If Wolfhard needed to find liberation after Stranger Things, it looks like he’s finding it here, recording and performing: “I spent my whole childhood having to be on a certain mark, and listen to directors and having the pressure to be perfect all the time, and with music it’s great because I can control my own thing, control my own life and destiny.”
Music career and future plans
It helps to have a built-in fanbase, he admits, as he prepares for a US tour this month. The music route has become a fruitful post-Stranger Things sideline. Maya Hawke is on her fourth album, Caleb “Lucas” McLaughlin has released a few tracks, Jamie “Vecna” Campbell Bower has moved on from his punk band and appears to be headed for a more commercial solo career. Then there’s Joe “Steve Harrington” Keery, AKA Djo, whose 2022 track End of Beginning rode a wave of TikTok virality to become a global hit. Keery is currently supporting Tame Impala on their US tour. “Joe was like a cool older brother on set,” says Wolfhard. Keery introduced him to a lot of music and musicians, and they still have a close bond, he says. “I’ll get advice from him, and send him demos and stuff.”
But he has no huge ambitions for rock domination. “The goal for me in my music career is to have people find my music just from hearing the songs on a playlist, or seeing a show or at a festival and going: ‘Oh, who’s that?’”

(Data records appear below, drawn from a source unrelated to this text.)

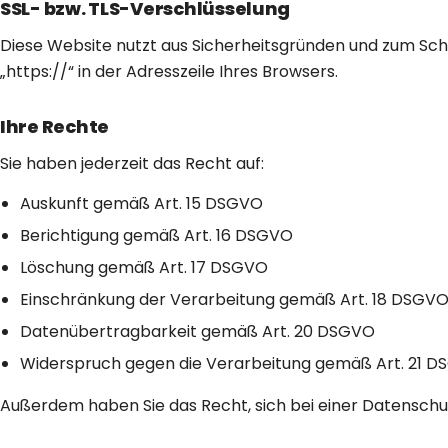
SSL- bzw. TLS-Verschlüsselung
Diese Website nutzt aus Sicherheitsgründen und zum Schu
„https://“ in der Adresszeile Ihres Browsers.
Ihre Rechte
Sie haben jederzeit das Recht auf:
Auskunft gemäß Art. 15 DSGVO
Berichtigung gemäß Art. 16 DSGVO
Löschung gemäß Art. 17 DSGVO
Einschränkung der Verarbeitung gemäß Art. 18 DSGV
Datenübertragbarkeit gemäß Art. 20 DSGVO
Widerspruch gegen die Verarbeitung gemäß Art. 21 
Außerdem haben Sie das Recht, sich bei einer Datensch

Nor is he giving up the day job. He is taking a break from his tour to shoot a new film in Toronto next month, he says – “a movie that I’ve been trying to make with a friend since before Covid”. But he’s not particularly looking for the next big thing in acting terms, either. “I want to prove myself by being in things that people would maybe not expect me to be in. And however long it takes to find that perfect thing or that right thing, I’m fine to wait.”
One way of handling the pressures of childhood celebrity has been to keep moving, he says. “That’s a reason, maybe, why I try to work, because it’s a way of dealing with the anxiety, just by throwing yourself into something else.” But Wolfhard seems to have reached a stage where he can take his foot off the gas slightly. He has loved being back in Canada – “it just seems more calm for me, for my personality” – and having a bit more downtime: “I really like being able to be at home, not having any plans, like not having any expectation on yourself to do anything. My favourite hobby is being bored.” No one could say he hasn’t earned it. Finn Wolfhard’s album Fire From the Hip is released on 10 July.